Entries shown:
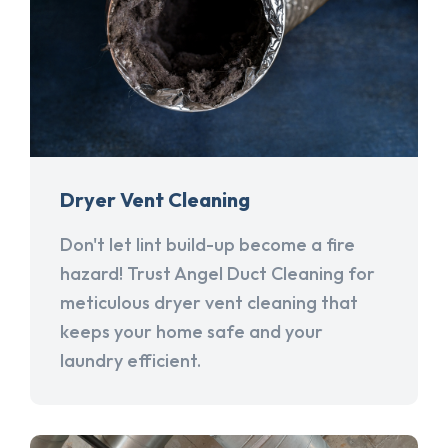
Dryer Vent Cleaning
Don't let lint build-up become a fire
hazard! Trust Angel Duct Cleaning for
meticulous dryer vent cleaning that
keeps your home safe and your
laundry efficient.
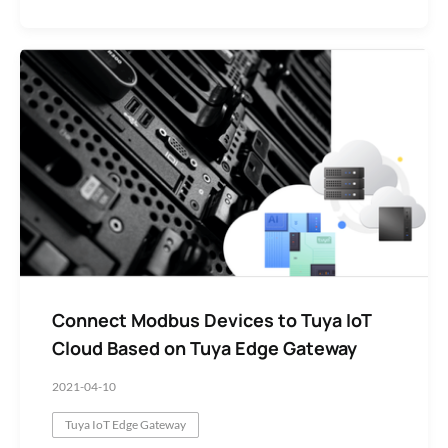
Connect Modbus Devices to Tuya IoT
Cloud Based on Tuya Edge Gateway
2021-04-10
Tuya IoT Edge Gateway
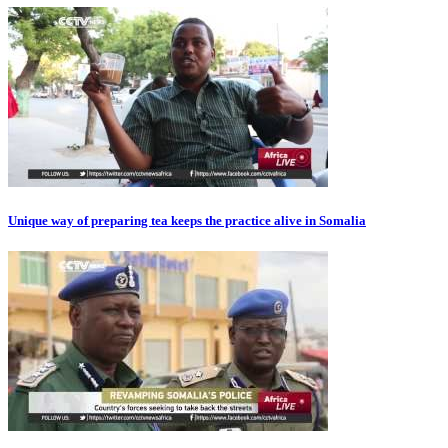
Unique way of preparing tea keeps the practice alive in Somalia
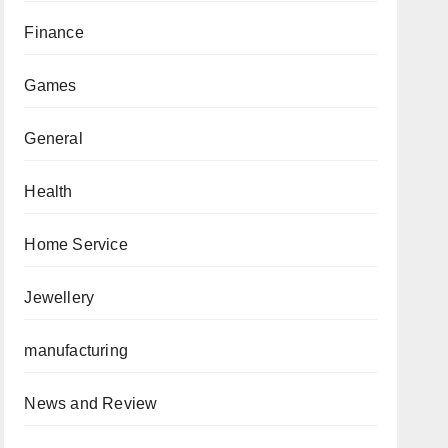
Finance
Games
General
Health
Home Service
Jewellery
manufacturing
News and Review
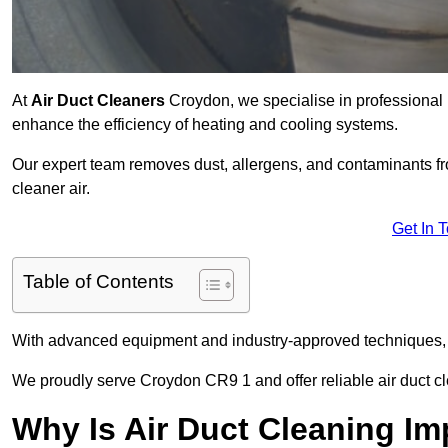
At
Air Duct Cleaners
Croydon, we specialise in professional 
enhance the efficiency of heating and cooling systems.
Our expert team removes dust, allergens, and contaminants 
cleaner air.
Get In 
Table of Contents
With advanced equipment and industry-approved techniques, 
We proudly serve Croydon CR9 1 and offer reliable air duct c
Why Is Air Duct Cleaning Im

What the task requires:
Copy each line of the records containing the string "Tuya".

Result of this exercise:
Connect Modbus Devices to Tuya IoT
Cloud Based on Tuya Edge Gateway
Tuya IoT Edge Gateway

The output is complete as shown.